UO: Du hast einen Abschluss in Ethnomusikologie. Gibt es Länder, die deine neue Single inspiriert haben?

Throwing Shade: Nicht bewusst, aber wahrscheinlich unbewusst. Ich glaube alles, was aus meinem Kopf heraus kommt, ist beeinflusst von all den Dingen, die reingehen. Vielleicht hören die Leute da draussen andere Elemente aus meiner Musik heraus. Ich warte einfach ab, was sie darüber denken und interpreteren.

UO: Du bist eine Vollblutmusikerin und bist zudem erfolgreich als Radio DJane und Live Djane unterwegs. Siehst du diese beiden Musik-Bereiche getrennt voneinander oder sind sie für dich lediglich unterschiedliche Bestandteile in deinem musiklischen Kreativprozess?

Throwing Shade: Ich würde sagen, dass sie eher getrennt voneinander zu betrachten sind, da für jeden Bereich eine unterschiedliche Herangehenweise habe. Wenn ich meine Show für den Radiosender NTS vorbereite, ist es meistens ein sehr strukturierter Prozess. Anders ist es wenn ich in Clubs auflege, da möchte ich die Leute zum Tanzen bringen und zugleich durch ein interessantes Set auffallen. Hierzu mixe ich auch mal vielleicht weniger harmonische Tracks und bringe neuen Schwung rein. Beim Produzieren meiner eigenen Musik hingegen muss ich allerdings einen absolut klaren Kopf haben und darf nicht abgelenkt werden. Umso mehr ich über die Frage nachdenke, stelle ich fest, dass jeder Bereich in sich unterschiedlich ist. Aber es gibt auf jeden Fall einige Überschneidungen, vor allem auf der Suche nach neuen Sounds und der Entwicklung neuer Ideen.

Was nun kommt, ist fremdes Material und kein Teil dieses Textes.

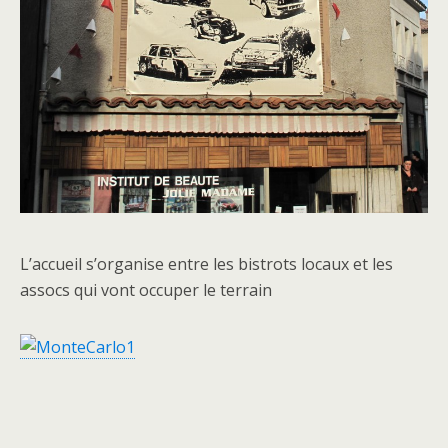
L’accueil s’organise entre les bistrots locaux et les
assocs qui vont occuper le terrain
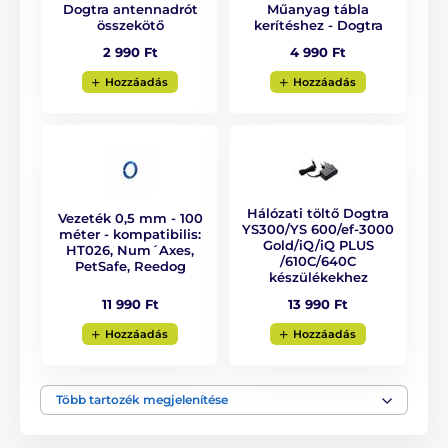
Dogtra antennadrót
Műanyag tábla
például fákat vagy kerítést. A rendszer működéséhez
összekötő
kerítéshez - Dogtra
nem szükséges a vezeték föld alá helyezése. Elég, ha
a határt a föld felszínén vagy a kerítés mentén jelölöd,
2 990 Ft
4 990 Ft
majd a vezeték végeit összekapcsolod. A terület
Hozzáadás
Hozzáadás
kijelöléséhez a csomag
50 darab jelzőzászlót
tartalmaz. A zászlók nagyszerű segítséget nyújtanak a
terület áttekintésében, és
megkönnyítik a kutyus
tájékozódását is.
Hálózati töltő Dogtra
Vezeték 0,5 mm - 100
YS300/YS 600/ef‐3000
méter - kompatibilis:
Gold/iQ/iQ PLUS
HT026, Num´Axes,
/610C/640C
PetSafe, Reedog
készülékekhez
11 990 Ft
13 990 Ft
Hozzáadás
Hozzáadás
Több tartozék megjelenítése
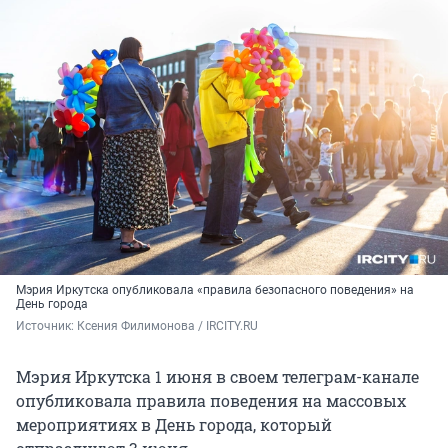
Мэрия Иркутска опубликовала «правила безопасного поведения» на
День города
Источник: 
Ксения Филимонова / IRCITY.RU
Мэрия Иркутска 1 июня в своем телеграм-канале
опубликовала правила поведения на массовых
мероприятиях в День города, который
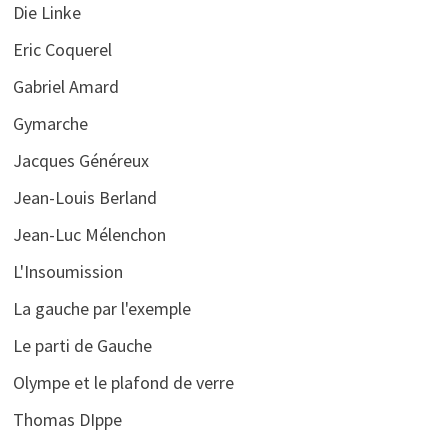
Die Linke
Eric Coquerel
Gabriel Amard
Gymarche
Jacques Généreux
Jean-Louis Berland
Jean-Luc Mélenchon
L'Insoumission
La gauche par l'exemple
Le parti de Gauche
Olympe et le plafond de verre
Thomas DIppe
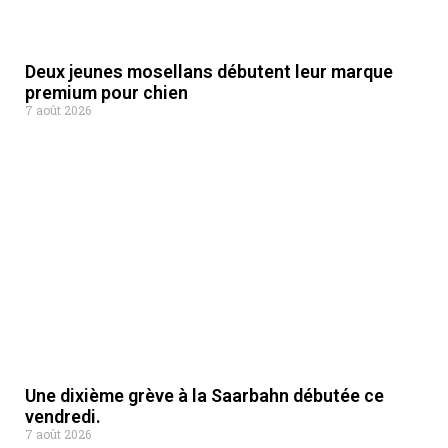
Deux jeunes mosellans débutent leur marque
premium pour chien
7 août 2026
Une dixième grève à la Saarbahn débutée ce
vendredi.
7 août 2026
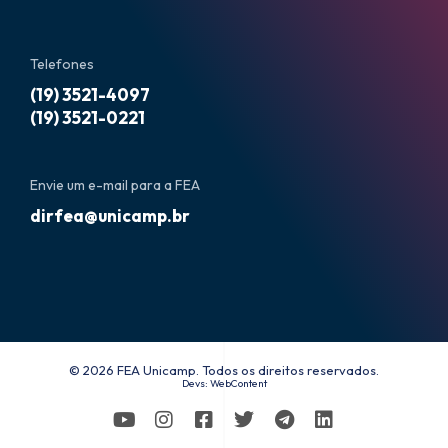
Telefones
(19) 3521-4097
(19) 3521-0221
Envie um e-mail para a FEA
dirfea@unicamp.br
© 2026 FEA Unicamp. Todos os direitos reservados.
Devs:
WebContent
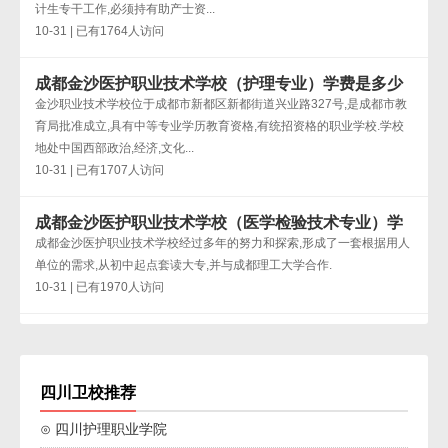
计生专干工作,必须持有助产士资...
10-31 | 已有1764人访问
成都金沙医护职业技术学校（护理专业）学费是多少
金沙职业技术学校位于成都市新都区新都街道兴业路327号,是成都市教
育局批准成立,具有中等专业学历教育资格,有统招资格的职业学校.学校
地处中国西部政治,经济,文化...
10-31 | 已有1707人访问
成都金沙医护职业技术学校（医学检验技术专业）学
费是多少
成都金沙医护职业技术学校经过多年的努力和探索,形成了一套根据用人
单位的需求,从初中起点套读大专,并与成都理工大学合作.
10-31 | 已有1970人访问
四川卫校推荐
⊙ 四川护理职业学院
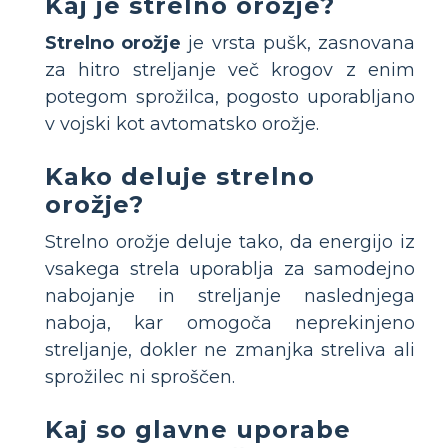
Kaj je strelno orožje?
Strelno orožje
je vrsta pušk, zasnovana
za hitro streljanje več krogov z enim
potegom sprožilca, pogosto uporabljano
v vojski kot avtomatsko orožje.
Kako deluje strelno
orožje?
Strelno orožje deluje tako, da energijo iz
vsakega strela uporablja za samodejno
nabojanje in streljanje naslednjega
naboja, kar omogoča neprekinjeno
streljanje, dokler ne zmanjka streliva ali
sprožilec ni sproščen.
Kaj so glavne uporabe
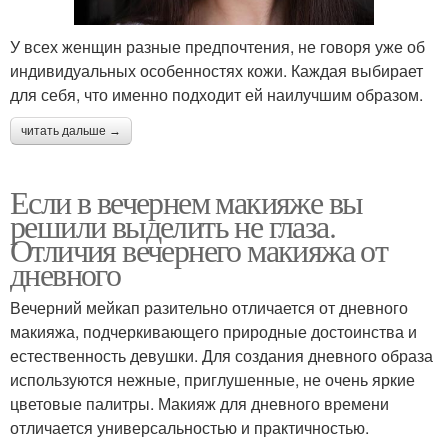
У всех женщин разные предпочтения, не говоря уже об
индивидуальных особенностях кожи. Каждая выбирает
для себя, что именно подходит ей наилучшим образом.
читать дальше →
Если в вечернем макияже вы
решили выделить не глаза.
Отличия вечернего макияжа от
дневного
Вечерний мейкап разительно отличается от дневного
макияжа, подчеркивающего природные достоинства и
естественность девушки. Для создания дневного образа
используются нежные, приглушенные, не очень яркие
цветовые палитры. Макияж для дневного времени
отличается универсальностью и практичностью.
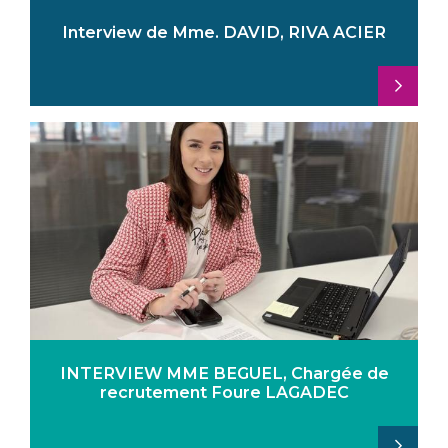
Interview de Mme. DAVID, RIVA ACIER
INTERVIEW MME BEGUEL, Chargée de
recrutement Foure LAGADEC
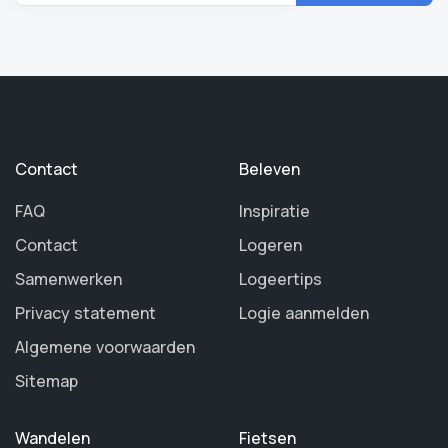
Contact
Beleven
FAQ
Inspiratie
Contact
Logeren
Samenwerken
Logeertips
Privacy statement
Logie aanmelden
Algemene voorwaarden
Sitemap
Wandelen
Fietsen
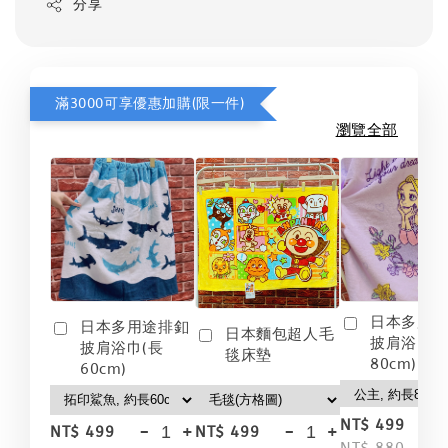
分享
滿3000可享優惠加購(限一件)
瀏覽全部
日本多用
日本多用途排釦
日本麵包超人毛
披肩浴巾(
披肩浴巾(長
毯床墊
80cm)
60cm)
-
NT$ 499
-
+
-
+
NT$ 499
NT$ 499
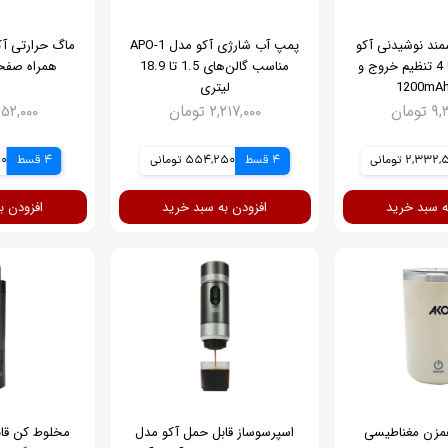
ند نوشیدنی آکو
پمپ آب شارژی آکو مدل APO-1
مدل APO-2 با 4 تنظیم خروج و
مناسب گالن‌های 1.5 تا 18.9
همراه صفحه
لیتری
ومان
۲,۲۱۷,۰۰۰ تومان
۲,۶۵۲,۰۰۰ ت
2,33 تومانی
4 قسط
554,250 تومانی
4 قسط
000
ه سبد خرید
افزودن به سبد خرید
افزودن ب
مزن مغناطیسی
اسپرسوساز قابل حمل آکو مدل
مخلوط کن قا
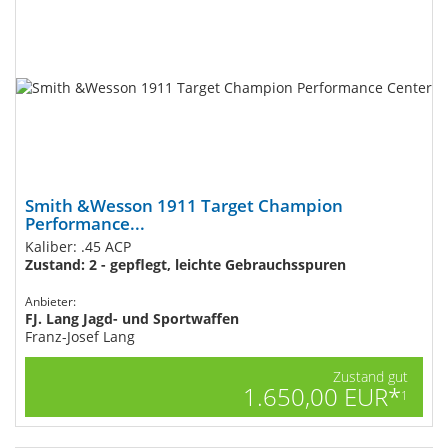
Smith &Wesson 1911 Target Champion
Performance...
Kaliber: .45 ACP
Zustand: 2 - gepflegt, leichte Gebrauchsspuren
Anbieter:
FJ. Lang Jagd- und Sportwaffen
Franz-Josef Lang
Zustand gut
1.650,00 EUR*
1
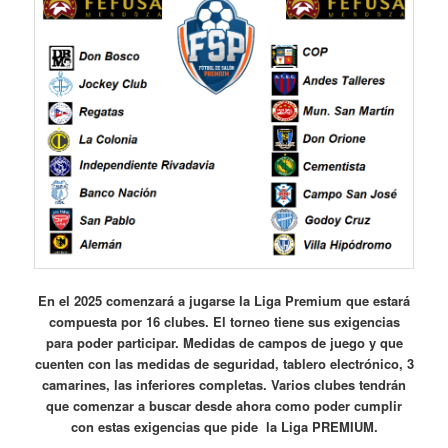
En el 2025 comenzará a jugarse la Liga Premium que estará
compuesta por 16 clubes. El torneo tiene sus exigencias
para poder participar. Medidas de campos de juego y que
cuenten con las medidas de seguridad, tablero electrónico, 3
camarines, las inferiores completas. Varios clubes tendrán
que comenzar a buscar desde ahora como poder cumplir
con estas exigencias que pide la Liga PREMIUM.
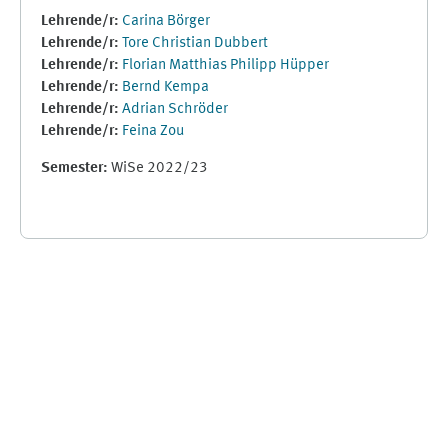
Lehrende/r:
Carina Börger
Lehrende/r:
Tore Christian Dubbert
Lehrende/r:
Florian Matthias Philipp Hüpper
Lehrende/r:
Bernd Kempa
Lehrende/r:
Adrian Schröder
Lehrende/r:
Feina Zou
Semester
:
WiSe 2022/23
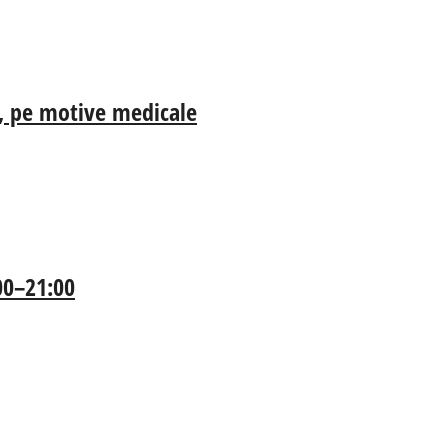
ia, pe motive medicale
:00–21:00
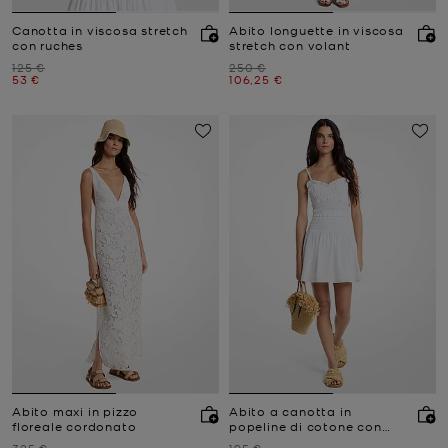
Canotta in viscosa stretch
Abito longuette in viscosa
con ruches
stretch con volant
Prezzo iniziale
Prezzo iniziale
125 €
250 €
Prezzo attuale
Prezzo attuale
53 €
106,25 €
Abito maxi in pizzo
Abito a canotta in
floreale cordonato
popeline di cotone con
arricciature
Prezzo iniziale
Prezzo iniziale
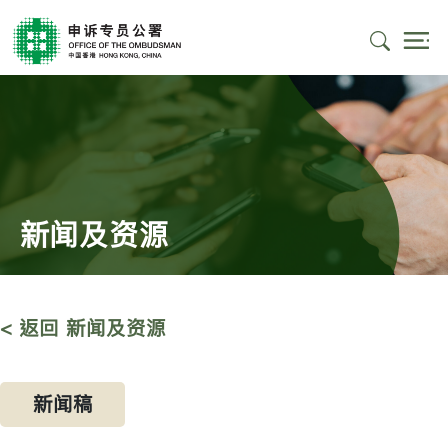
新闻及资源
< 返回 新闻及资源
新闻稿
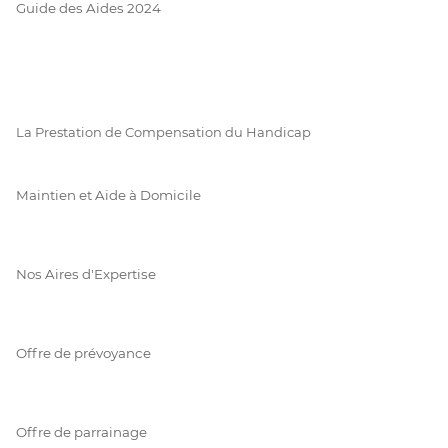
Guide des Aides 2024
La Prestation de Compensation du Handicap
Maintien et Aide à Domicile
Nos Aires d'Expertise
Offre de prévoyance
Offre de parrainage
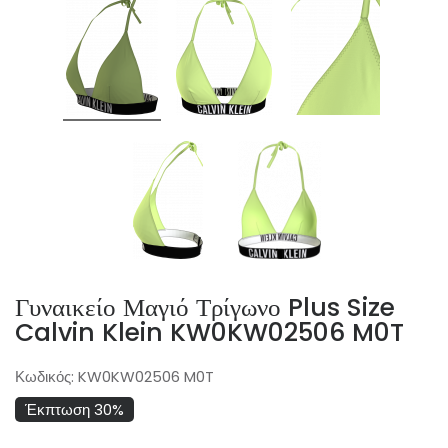
Γυναικείο Μαγιό Τρίγωνο Plus Size
Calvin Klein KW0KW02506 M0T
Κωδικός:
KW0KW02506 M0T
Έκπτωση 30%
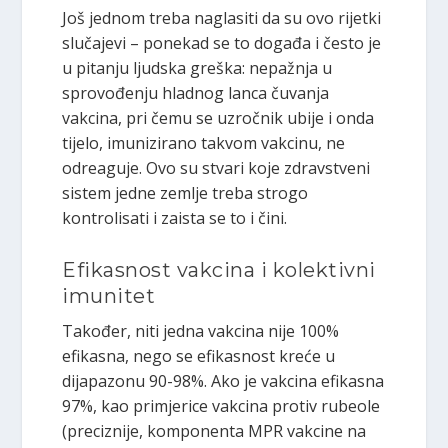
Još jednom treba naglasiti da su ovo rijetki
slučajevi – ponekad se to događa i često je
u pitanju ljudska greška: nepažnja u
sprovođenju hladnog lanca čuvanja
vakcina, pri čemu se uzročnik ubije i onda
tijelo, imunizirano takvom vakcinu, ne
odreaguje. Ovo su stvari koje zdravstveni
sistem jedne zemlje treba strogo
kontrolisati i zaista se to i čini.
Efikasnost vakcina i kolektivni
imunitet
Također, niti jedna vakcina nije 100%
efikasna, nego se efikasnost kreće u
dijapazonu 90-98%. Ako je vakcina efikasna
97%, kao primjerice vakcina protiv rubeole
(preciznije, komponenta MPR vakcine na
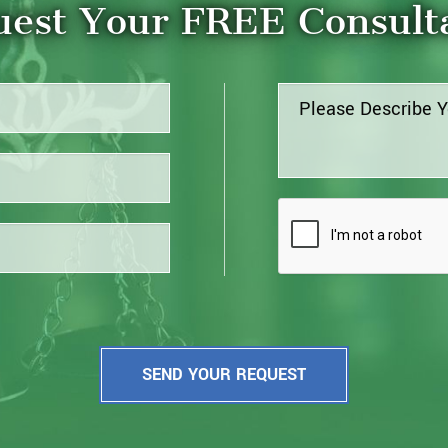
est Your FREE Consult
SEND YOUR REQUEST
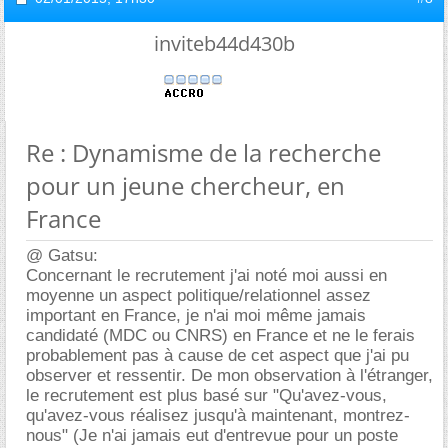
inviteb44d430b
Re : Dynamisme de la recherche
pour un jeune chercheur, en
France
@ Gatsu:
Concernant le recrutement j'ai noté moi aussi en
moyenne un aspect politique/relationnel assez
important en France, je n'ai moi même jamais
candidaté (MDC ou CNRS) en France et ne le ferais
probablement pas à cause de cet aspect que j'ai pu
observer et ressentir. De mon observation à l'étranger,
le recrutement est plus basé sur "Qu'avez-vous,
qu'avez-vous réalisez jusqu'à maintenant, montrez-
nous" (Je n'ai jamais eut d'entrevue pour un poste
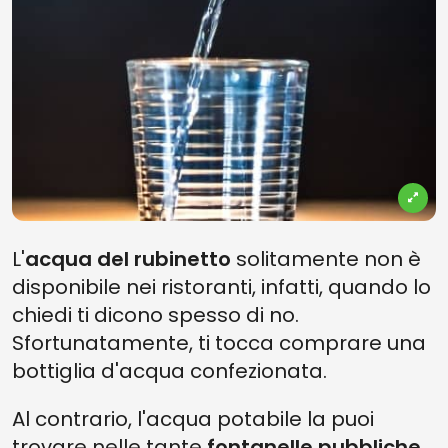
L'
acqua del rubinetto
solitamente non è
disponibile nei ristoranti, infatti, quando lo
chiedi ti dicono spesso di no.
Sfortunatamente, ti tocca comprare una
bottiglia d'acqua confezionata.
Al contrario, l'acqua potabile la puoi
trovare nelle tante
fontanelle pubbliche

UO: Was denkst du, wie wird sich die Musik in 50 Jahren anhören?

Throwing Shade: Allein der Gedanke schüchtert mich schon ein! Ich glaube, dass Musik Stimmungen und Gefühle noch deutlicher reflektieren wird. Die Menschen werden sich für Musik entscheiden, die sie in eine bestimmte Gefühlslage versetzen wird und nicht danach gehen, was sie gerade hören wollen. Also zum Besipiel, wenn sie glücklich sein wollen, dann werden sie Lieder hören, die sie glücklicher fühlen lässt. Ich glaube, Musik wird mehr nach Gefühlen, die sie erzeugt, kategorisiert werden und weniger danach wie es sich anhört.



UO: Lass uns über Mode reden! Wie wichtig ist dir ein persönlicher Stil?

Throwing Shade: Kleidung ist sehr wichtig für mich, weil sie Ausdruck deiner Persönlichkeit ist, die Art wie du mit deiner Umwelt kommunizierst. Ich verstehe Menschen nicht, die behaupten, dass sie nicht überlegen was sie anziehen. Style ist mir ebenfalls sehr wichtig, allerdings scheint dies auf den Straßen immer seltener zu werden. An Stelle von Styles sieht man aktuell nur noch Trends. Die Menschen folgen diesen „Trends“ blind und tragen Kleidung, weil sie denken, dass das gerade „IN“ ist und das man es tragen muss, um beispielsweise cool rüberkommen. Ich glaube, es mangelt vielen an Selbstbewusstsein und ich bin total gegen den Mainstream, das „Cool-Sein“. Ich mag es sehr, wenn Leute aus der Masse hervorstechen und etwas aus Überzeugung tragen.